Cinéma : « Les choses humaines », adaptation d’un roman dans l’air du temps

L’adaptation du roman de Karine Tuil, « les choses humaines » sort en salle ce mercredi 1er décembre. Dans son roman, l’autrice se penche sur les questions qui animent l’actualité depuis de nombreux mois : le consentement, le viol, les rapports de dominations hommes/femmes.

« Les choses humaines » sort au cinéma ce mercredi 1er décembre. Une adaptation réalisée en famille par Yvan Attal accompagnée de Charlotte Gainsbourg et de leur fils Ben Attal dans le rôle principal. Que raconte le roman de Karine Tuil et pourquoi a-t-il connu un tel succès ?

Au commencement, une famille en apparence parfaite, Claire et Jean Farel. Lui est un célèbre journaliste politique, elle est une littéraire connue pour ses engagements féministes. Tous deux ont un fils Alexandre, étudiant dans une prestigieuse université Américaine. Derrière cette façade idyllique, un équilibre fragile. Claire entretient une relation passionnelle avec Adam Wizman, professeur de français dans une école juive. Jean quant à lui, nourri une obsession pour son image avec la peur omniprésente d’être mis au rencard à cause de son âge.  Au festival des apparences et faux-semblants, cet équilibre fragile va rapidement vaciller suite à une accusation de viol.

Récompensé de l’Interallié et du Prix Goncourt des Lycéens en 2019, l’ouvrage nous plonge dans l’engrenage d’un bonheur virtuel.

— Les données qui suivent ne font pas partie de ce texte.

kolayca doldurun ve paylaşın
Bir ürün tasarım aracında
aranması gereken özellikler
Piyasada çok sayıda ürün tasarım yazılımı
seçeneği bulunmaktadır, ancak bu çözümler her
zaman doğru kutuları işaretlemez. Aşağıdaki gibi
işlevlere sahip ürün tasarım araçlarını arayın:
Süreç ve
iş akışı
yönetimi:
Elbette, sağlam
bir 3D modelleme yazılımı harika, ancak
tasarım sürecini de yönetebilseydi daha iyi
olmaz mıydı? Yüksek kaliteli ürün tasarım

Aux côtés de personnages très incarnés et minutieusement décrits par l’écrivaine, on plonge dans la société d’aujourd’hui mue par ses injonctions à la réussite, la nécessité viscérale du « bien paraître » qui vont être rapidement mis à mal.

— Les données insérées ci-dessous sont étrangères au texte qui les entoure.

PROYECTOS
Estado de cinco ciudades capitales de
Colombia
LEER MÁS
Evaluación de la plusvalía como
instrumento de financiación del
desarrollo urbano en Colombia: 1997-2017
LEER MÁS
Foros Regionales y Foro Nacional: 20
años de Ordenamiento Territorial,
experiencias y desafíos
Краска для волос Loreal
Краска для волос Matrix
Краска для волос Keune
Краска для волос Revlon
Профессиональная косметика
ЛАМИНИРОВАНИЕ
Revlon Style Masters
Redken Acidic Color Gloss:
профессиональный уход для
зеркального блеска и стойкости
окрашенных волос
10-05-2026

 Il sortit de sa poche un pilulier, l’ouvrit et prit un anxiolytique qu’il fit fondre sous sa langue. En quelques minutes, l’angoisse se dissipa : désormais, le bonheur ne s’obtenait plus que sur ordonnance ».

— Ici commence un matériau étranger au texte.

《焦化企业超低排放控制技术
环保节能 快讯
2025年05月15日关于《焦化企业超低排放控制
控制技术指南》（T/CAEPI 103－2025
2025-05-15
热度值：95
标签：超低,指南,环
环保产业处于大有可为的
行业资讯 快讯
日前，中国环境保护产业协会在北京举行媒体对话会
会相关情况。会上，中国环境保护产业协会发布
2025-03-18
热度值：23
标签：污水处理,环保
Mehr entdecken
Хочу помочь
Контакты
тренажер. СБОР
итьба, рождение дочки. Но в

Avec son roman les Choses humaines, Karine Tuil a remporté en 2019 le Prix Goncourt des lycéens et l’Interallié.

Elle dépeint la lutte pour le pouvoir face à la seule chose qui semble échapper à tout contrôle : la passion amoureuse. Un point de bascule pour les personnages pour lesquels on finit (ou non) par développer une certaine empathie. On découvre intimement, l’histoire de chacun avec ses failles, ses contradictions permettant ainsi à l’auteur d’accomplir avec brio son objectif : faire état des faiblesses de l’homme dans notre société.

Puis, on pénètre dans l’impitoyable machine judiciaire. Cette citation résume l’engagement de l’auteur qui dénonce les failles du système judiciaire dans le traitement des affaires de viol.

 « D’abord, nommer les faits . Dès qu’il y a pénétration, il y a viol. Après bien sûr, il y a une échelle des peines : un doigt, c’est trois ans ; une pénétration sexuelle, six, ça peut aller jusqu’à quinze, mais c’est rare. Si le suspect n’a pas d’antécédents judiciaires, des garanties morales, s’il a un bon niveau social et joue profil bas, ça peut descendre à deux, avec sursis.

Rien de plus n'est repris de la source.